Selective IgM Deficiency (SIgMD) was only recently considered under the classification of primary immunodeficiency. Different diagnosis criteria have been described: absent serum IgM (IUIS 2019); patients with either invasive or recurrent infections, usually bacterial, low IgM serum or plasma levels (with normal levels of IgG, IgG subclasses and IgA), normal IgG antibody response to all vaccinations, in the absence of any T-cell defect (ESID). Considering low IgM serum levels below 2SD of mean, diverse manifestations can be identified in SIgMD patients, which may be asymptomatic, or present with mild to severe infections, including sepsis and meningitis. Autoimmune and/or allergic manifestations are also recognized in these patients. Moreover, circulating B cells can also vary from absence, to decreased germinal center B cells only, or even normal numbers. Other Igs can also be affected, i.e., IgG subclass deficiency. Curiously, IgM is usually expressed as a membrane receptor, but not secreted. Considering the heterogeneous presentations of SIgMD, and understanding that other distinct predominantly antibody deficiencies (PAD) present defective B-cell patterns associated with unique clinical profiles, we believe patients with SIgMD should undergo a thorough immunological evaluation, assessed along with the patients’ clinical manifestations.

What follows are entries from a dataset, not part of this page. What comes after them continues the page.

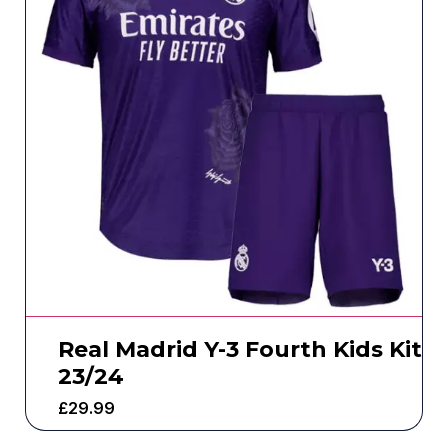
Real Madrid Y-3 Fourth Kids Kit
23/24
£
29.99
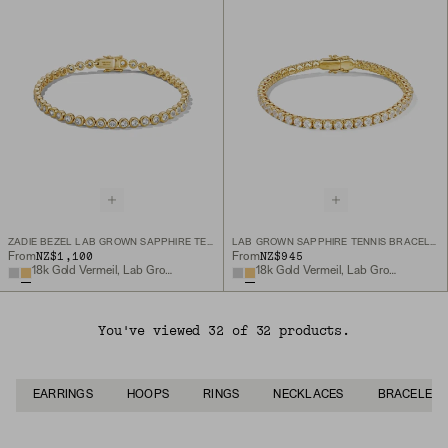
ZADIE BEZEL LAB GROWN SAPPHIRE TENNIS BRACELET
LAB GROWN SAPPHIRE TENNIS BRACELET
NZ$1,100
NZ$945
From
From
18k Gold Vermeil, Lab Grown White Sapphire
18k Gold Vermeil, Lab Grown White Sapphire
You've viewed 32 of 32 products.
EARRINGS
HOOPS
RINGS
NECKLACES
BRACELETS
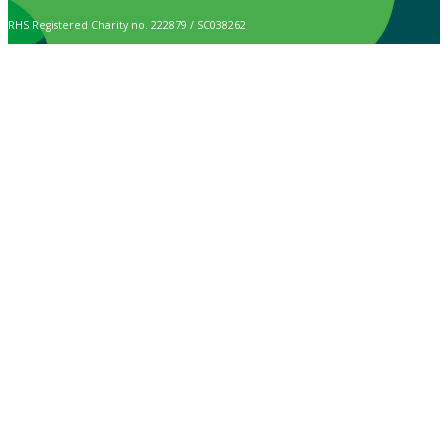
RHS Registered Charity no. 222879 / SC038262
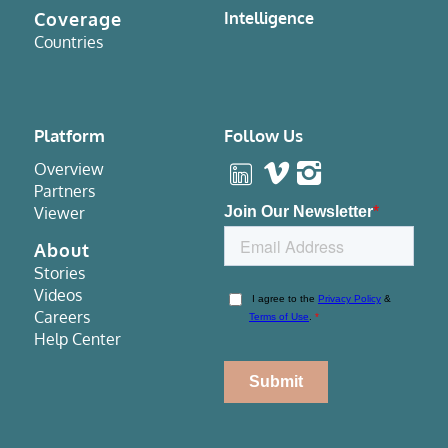
Coverage
Intelligence
Countries
Platform
Follow Us
Overview
Partners
Viewer
About
Stories
Videos
Careers
Help Center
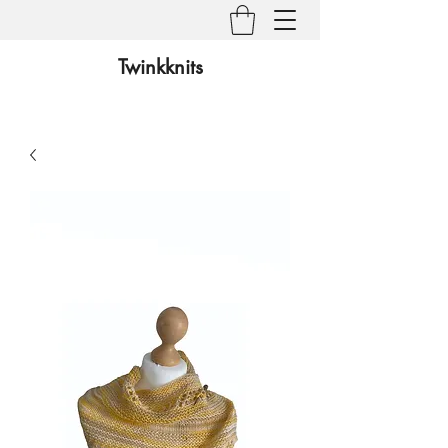
Twinkknits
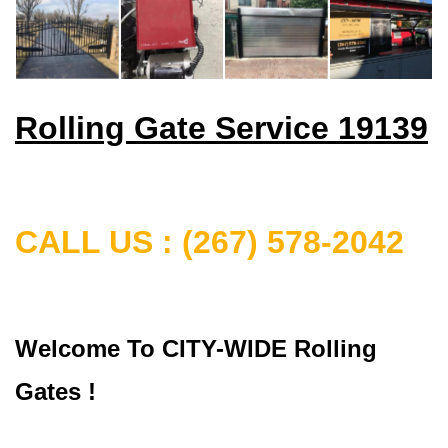
Rolling Gate Service 19139
CALL US : (267) 578-2042
Welcome To CITY-WIDE Rolling
Gates !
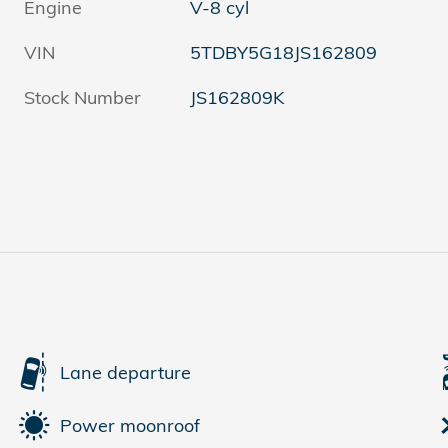
Engine
V-8 cyl
VIN
5TDBY5G18JS162809
Stock Number
JS162809K
Lane departure
Power moonroof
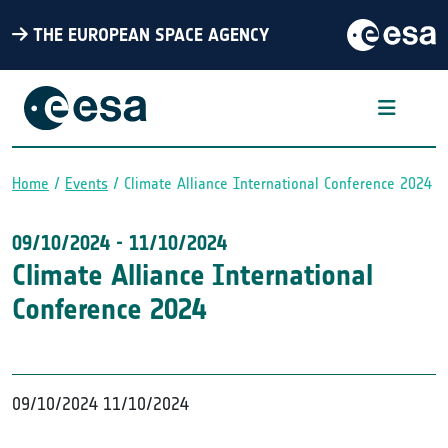
THE EUROPEAN SPACE AGENCY
Home
Events
Climate Alliance International Conference 2024
Breadcrumb
09/10/2024
-
11/10/2024
Climate Alliance International
Conference 2024
09/10/2024
11/10/2024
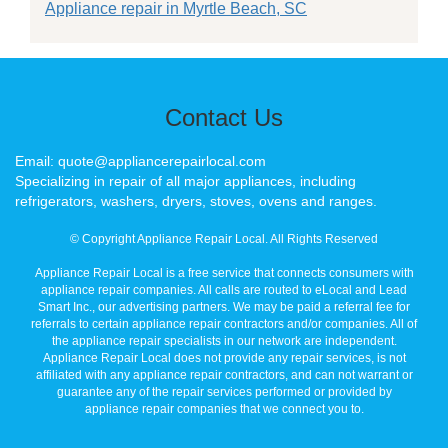
Appliance repair in Myrtle Beach, SC
Contact Us
Email: quote@appliancerepairlocal.com
Specializing in repair of all major appliances, including
refrigerators, washers, dryers, stoves, ovens and ranges.
© Copyright Appliance Repair Local. All Rights Reserved
Appliance Repair Local is a free service that connects consumers with
appliance repair companies. All calls are routed to eLocal and Lead
Smart Inc., our advertising partners. We may be paid a referral fee for
referrals to certain appliance repair contractors and/or companies. All of
the appliance repair specialists in our network are independent.
Appliance Repair Local does not provide any repair services, is not
affiliated with any appliance repair contractors, and can not warrant or
guarantee any of the repair services performed or provided by
appliance repair companies that we connect you to.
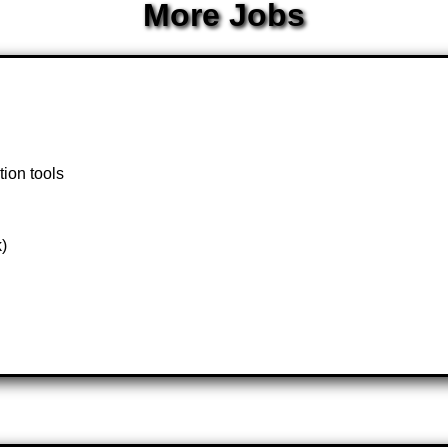
More Jobs
tion tools
k)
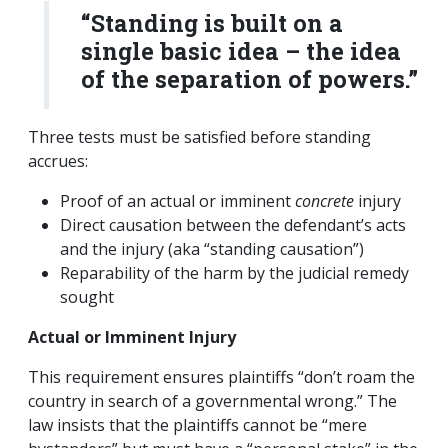
“Standing is built on a
single basic idea – the idea
of the separation of powers.”
Three tests must be satisfied before standing
accrues:
Proof of an actual or imminent
concrete
injury
Direct causation between the defendant’s acts
and the injury (aka “standing causation”)
Reparability of the harm by the judicial remedy
sought
Actual or Imminent Injury
This requirement ensures plaintiffs “don’t roam the
country in search of a governmental wrong.” The
law insists that the plaintiffs cannot be “mere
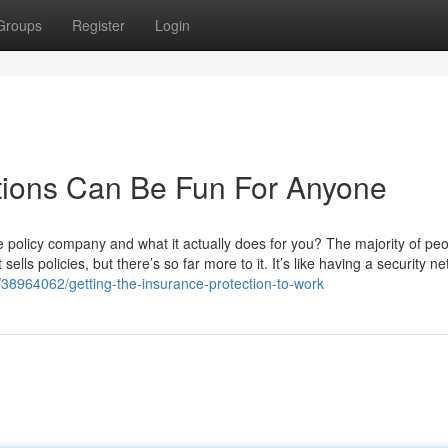
Groups
Register
Login
tions Can Be Fun For Anyone
 policy company and what it actually does for you? The majority of pe
ells policies, but there’s so far more to it. It’s like having a security net
38964062/getting-the-insurance-protection-to-work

The highlighted sentence belongs in the next section.
What is the aim of the project?
We aim the apply to SIgMD patients the B-cell characterization used by EUROFLOW consortium in the characterization of PADs, to better characterize the immune background of these patients, which can be an helpful tool both for diagnostic and therapeutic approaches. Thus, we aim the apply to SIgMD patients the B-cell characterization used by EUROFLOW consortium in the characterization of PADs, to better characterize the immune background of these patients, which can be a helpful tool both for diagnostic and therapeutic approaches.
What techniques and methods are used?
Flow Cytometry Briefly, peripheral blood samples from patients with SIgMD will be collected in Hospital D. Estafânia – Lisbon, and analyzed by Flow Cytometry in a BD FACS Canto II (eight color flow cytometer) at the Primary Immunodeficiency laboratory of NOVA Medical School. The panel of monoclonal antibodies will be then described by the Euroflow Consortium for B-cell analysis. Data analysis will be performed using the Infinicyt software, to identify and characterize pre- and post-germinal center B-cell subsets, and particularly analyze the sIg expression in each subset.

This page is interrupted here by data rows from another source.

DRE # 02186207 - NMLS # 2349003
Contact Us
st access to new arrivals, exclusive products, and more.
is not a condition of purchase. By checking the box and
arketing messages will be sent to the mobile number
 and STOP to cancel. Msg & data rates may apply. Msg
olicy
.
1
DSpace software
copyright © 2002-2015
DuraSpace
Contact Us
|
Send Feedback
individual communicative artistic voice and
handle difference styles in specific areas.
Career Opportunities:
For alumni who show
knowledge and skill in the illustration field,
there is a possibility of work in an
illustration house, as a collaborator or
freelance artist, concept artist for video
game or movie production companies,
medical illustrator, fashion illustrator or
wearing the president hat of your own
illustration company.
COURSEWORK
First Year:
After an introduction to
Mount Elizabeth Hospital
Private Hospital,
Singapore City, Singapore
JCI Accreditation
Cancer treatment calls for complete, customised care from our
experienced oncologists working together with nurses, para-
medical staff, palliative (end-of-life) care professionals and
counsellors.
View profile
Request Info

What is the role of the student?
- The student will observe the practical experiments but will be highly involved in the analysis of the results
What are the tasks expected to be accomplished by the student?

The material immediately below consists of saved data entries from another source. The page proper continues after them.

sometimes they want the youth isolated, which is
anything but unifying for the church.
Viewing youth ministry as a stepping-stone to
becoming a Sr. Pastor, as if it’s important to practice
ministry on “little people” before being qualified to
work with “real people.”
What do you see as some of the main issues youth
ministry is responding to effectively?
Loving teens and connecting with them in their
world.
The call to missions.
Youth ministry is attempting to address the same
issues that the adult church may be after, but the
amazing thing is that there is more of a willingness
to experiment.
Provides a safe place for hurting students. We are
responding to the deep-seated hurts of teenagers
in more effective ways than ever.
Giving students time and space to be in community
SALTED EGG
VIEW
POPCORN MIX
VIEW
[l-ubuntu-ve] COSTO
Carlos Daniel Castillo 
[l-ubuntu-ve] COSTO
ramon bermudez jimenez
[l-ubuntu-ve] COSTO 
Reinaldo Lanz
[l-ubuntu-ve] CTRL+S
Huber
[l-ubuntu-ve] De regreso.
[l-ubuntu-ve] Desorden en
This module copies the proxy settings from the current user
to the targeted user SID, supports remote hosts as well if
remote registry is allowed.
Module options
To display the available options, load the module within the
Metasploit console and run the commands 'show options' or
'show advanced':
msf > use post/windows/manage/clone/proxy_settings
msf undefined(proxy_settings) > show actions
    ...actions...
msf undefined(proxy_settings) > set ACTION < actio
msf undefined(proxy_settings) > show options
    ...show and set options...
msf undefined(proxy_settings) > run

First, the student shall attend a small Biosafety course to be familiarized with the good laboratory practice guidelines implemented at the laboratory. For the project itself, the student is expected to develop a database to include all patient data (both clinical and laboratory variables), following the General Data Protection Regulation (GDPR) and Helsinki Declaration. Patients will be recruited from the Primary Immunodeficiency Department of Hospital D. Estefânia, and samples will be directly sent by the laboratory, where the student shall perform all the immunophenotyping protocols, data acquisition on the cytometer and data analysis with the analysis software. For this step of the project, about 20 patients are expected to be enrolled. After all patients are analyzed, the student shall perform the statistical analysis and present results to the laboratory team, for further discussion. A poster presentation and possible publication of data in a peer reviewed journal are also an objective of this internship. BD FACS DIVA and Cytognos Infinicyt software will be used.
Will there be any theoretical teaching provided (preliminary readings, lectures, courses, seminars etc)
The student shall attend a small Biosafety course in the beginning of the traineeship, to be familiarized with the good laboratory practice guidelines implemented at the laboratory. For the project itself, depending on the Immunology background of the student, lectures will be provided weekly on Immunology and Primary Immunodeficiency topics. Also, bibliographic references will also be available for the student to deepen his/her knowledge. Professor Catarina Martins shall be responsible for these sessions.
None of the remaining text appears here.